It  seems that everyday, new factors and options, possible "solutions" pop up online. When considering whether or not you should choose to self-publish or go with an established publishing company, there really is no cut and dry answer, at least for those of us non-Grisham's... Those that don't exactly control the negotiations at the table with the corporate bookmakers. 

The title of this blog sort of infers that you actually have both options: self-publishing and choosing a contractual relationship with a publishing company. If you have yet to ever write a book that was then produced and sold, you likely don't have the second option just yet, unless maybe you have a large platform of Facebook followers or are a well-known expert or public speaker. Then, your virgin attempt might still garner offers from publishing companies. 

Still, if you are one of those without the option at the current moment, I suggest reading on. 


 

self-publish-vs-traditional

For the most part, publishers go about things the "old way.” Self-publishing allows you to choose which efforts to put your time and money into. 

Here is a rough outline of the process of working with a publisher. Please understand, it's a very high overview.
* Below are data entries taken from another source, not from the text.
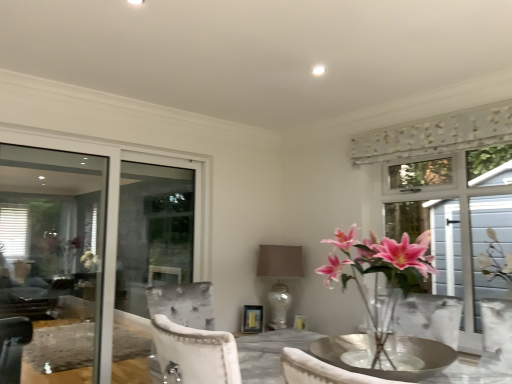 Question: Is satin beige lampshade at center outside clear glass window at left?

Choices:
 (A) no
 (B) yes

Answer: (B)

Question: Is satin beige lampshade at center smaller than clear glass window at left?

Choices:
 (A) yes
 (B) no

Answer: (A)

Question: Does satin beige lampshade at center touch clear glass window at left?

Choices:
 (A) yes
 (B) no

Answer: (B)

Question: Can clear glass window at left be found inside satin beige lampshade at center?

Choices:
 (A) no
 (B) yes

Answer: (A)

Question: Is satin beige lampshade at center aimed at clear glass window at left?

Choices:
 (A) yes
 (B) no

Answer: (A)

Question: Can you confirm if satin beige lampshade at center is thinner than clear glass window at left?

Choices:
 (A) yes
 (B) no

Answer: (B)

Question: From a real-world perspective, is clear glass window at left on white textured screen at right?

Choices:
 (A) no
 (B) yes

Answer: (B)

Question: Can you confirm if clear glass window at left is shorter than white textured screen at right?

Choices:
 (A) yes
 (B) no

Answer: (B)

Question: From a real-world perspective, is clear glass window at left physically below white textured screen at right?

Choices:
 (A) no
 (B) yes

Answer: (A)

Question: Is clear glass window at left taller than white textured screen at right?

Choices:
 (A) yes
 (B) no

Answer: (A)

Question: Considering the relative sizes of clear glass window at left and white textured screen at right in the image provided, is clear glass window at left smaller than white textured screen at right?

Choices:
 (A) yes
 (B) no

Answer: (B)

Question: Is clear glass window at left further to camera compared to white textured screen at right?

Choices:
 (A) yes
 (B) no

Answer: (A)

Question: Does white textured screen at right have a greater height compared to clear glass window at left?

Choices:
 (A) no
 (B) yes

Answer: (A)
  • Either you write the book, somehow get them to read it, and they buy it, OR you outline the book, they give you an advance payment, you finish the book. 
  • They now own your words. You have to have written permission to use them again. They can translate them into other languages without you having any overriding check of the translation. I personally know of a minister's words being so twisted when translated to Mandarin that the end result washeretical in his eyes. The only option given him by the publisher was to buy the rights back to his words, at $1,000,000. 
  • Either way, once you deliver the book to them, they edit it. You likely get to approve edits. 
  • They will market it to some degree, getting it onto Amazon, into book stores, etc. they keep the money, until some amount of sales are hit to offset the advance you got. Then, should you be one of the winners whose books sell more than this minimum, you'll receive quarterly royalty checks. As you consider, figure something like $1-$2/book.
There, of course, are many more things to know, but this is a blog entry, not a manual or book. 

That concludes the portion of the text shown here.